▶ Work request:
Only one stretch of the records below is wanted: the lines from the one holding "Postgres，为什么不能让Postgres同时负责记录状态、协" through the one holding "一个订单履约、支付补偿、AI任务流水线，通常不是一". Return it exactly, both ends included.
--- Input ---
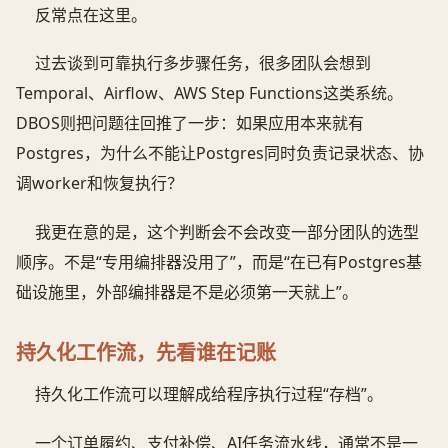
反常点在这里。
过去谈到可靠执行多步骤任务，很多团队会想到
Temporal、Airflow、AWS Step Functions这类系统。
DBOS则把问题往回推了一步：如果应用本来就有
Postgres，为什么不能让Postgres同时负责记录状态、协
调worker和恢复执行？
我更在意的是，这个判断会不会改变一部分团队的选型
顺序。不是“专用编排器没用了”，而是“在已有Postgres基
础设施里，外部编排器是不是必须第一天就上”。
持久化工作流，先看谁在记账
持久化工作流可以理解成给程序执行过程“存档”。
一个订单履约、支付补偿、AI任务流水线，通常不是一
---
--- Input ---
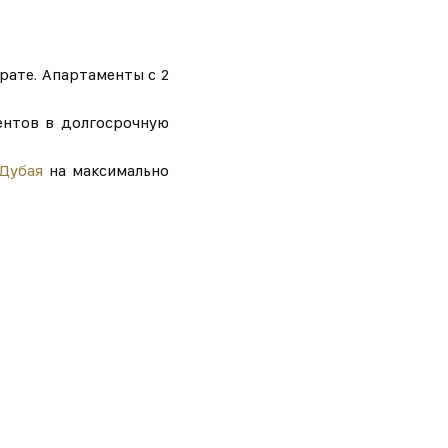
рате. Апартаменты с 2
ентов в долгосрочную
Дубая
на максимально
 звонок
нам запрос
---
▶ Exercise solution:
Postgres，为什么不能让Postgres同时负责记录状态、协
调worker和恢复执行？
我更在意的是，这个判断会不会改变一部分团队的选型
顺序。不是“专用编排器没用了”，而是“在已有Postgres基
础设施里，外部编排器是不是必须第一天就上”。
持久化工作流，先看谁在记账
持久化工作流可以理解成给程序执行过程“存档”。
一个订单履约、支付补偿、AI任务流水线，通常不是一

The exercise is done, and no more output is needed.